Akah Nnani has spoken up again
against COZA preacher, Pastor Biodun Fatoyinbo, the Senior Pastor of
Commonwealth of Zion Assembly (COZA).
The actor and YouTuber tweeted
the reason he decided to speak out against Fatoyinbo months after leaving the
church, saying:
So apart from raping pregnant
women, married women, There is the case of forcing a lady to abort which led to
her death. I didn’t know of this story till I left COZA. A family friend of the
victim reached out to me in the DMs. This was the one took me out. It was all
too much.
Some of my female friends opened
up to me about him trying to get them to hotel rooms and how they curved.. some
he made advances to from seeing them at airports or something.. The said they
couldn’t tell me cos they knew how much I loved him. Sigh.
It’s so sad. The Nigeria we are
in today, criminals rule over the just. The judicial system is intensely
corrupt.
For those people saying “court of
public opinion is useless” and that “the case should be handled legally” well.
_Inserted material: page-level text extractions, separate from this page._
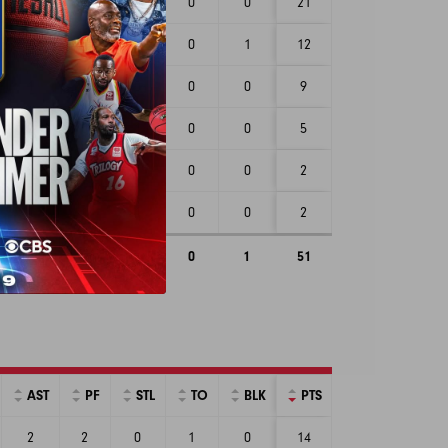
2
1
4
0
0
21
1
0
0
0
1
12
1
0
0
0
0
9
2
0
1
0
0
5
2
1
1
0
0
2
1
1
1
0
0
2
9
3
7
0
1
51
AST
PF
STL
TO
BLK
PTS
2
2
0
1
0
14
OJ Simpson did it. But the court let him go. Everyone knew that he did it. But
the court system can be rigged. And rape cases are the hardest to prove. How do
you prove rape? Especially one that happened years back or even a few months
back? How!
The court needs proof. But with
testimony, the public will smell fire. Yup. There are still so many stories, so
many more in the shadows. Women that don’t want to revisit that history, yes
there are a lot of consensual sex, and it’s going on with a lot of them in the
church now, but this rape… Is deep. So many don’t want to come out publicly.
Cos hate.
Some of the ‘big pastors’ that have
covered him in the past are the ones who have money scandal Locally and
internationally. Isn’t it shameful? A pastor, on the run? Because of tax
evasion and devious money practices. Pastors that traded their calling for
money. Some of them can’t go to the UK!! Your pastors oh. Smh.
Once he notices the weaknesses of
these men of God, who I do not doubt may have true callings, he will bamboozle
them with ‘Prophet seed’ and honour seed. They will see envelope and car gift.
They will fall in love with him. So that’s how he has penetrated christiandom.
Some powerful fathers and mothers of faith have shielded him and covered him.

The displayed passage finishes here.